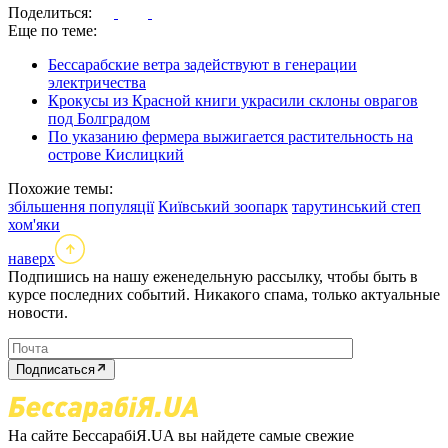
Поделиться:
Еще по теме:
Бессарабские ветра задействуют в генерации
электричества
Крокусы из Красной книги украсили склоны оврагов
под Болградом
По указанию фермера выжигается растительность на
острове Кислицкий
Похожие темы:
збільшення популяції
Київський зоопарк
тарутинський степ
хом'яки
наверх
Подпишись на нашу еженедельную рассылку, чтобы быть в
курсе последних событий. Никакого спама, только актуальные
новости.
Подписаться
На сайте БессарабіЯ.UA вы найдете самые свежие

● ● ● ●

**WORK TO COMPLETE**
All entries must be written out again exactly as given, with no pictures in the copy.

**RESULT OF THE EXERCISE**
Поделиться:
Еще по теме:
Бессарабские ветра задействуют в генерации
электричества
Крокусы из Красной книги украсили склоны оврагов
под Болградом
По указанию фермера выжигается растительность на
острове Кислицкий
Похожие темы:
збільшення популяції
Київський зоопарк
тарутинський степ
хом'яки
наверх
Подпишись на нашу еженедельную рассылку, чтобы быть в
курсе последних событий. Никакого спама, только актуальные
новости.
Подписаться
На сайте БессарабіЯ.UA вы найдете самые свежие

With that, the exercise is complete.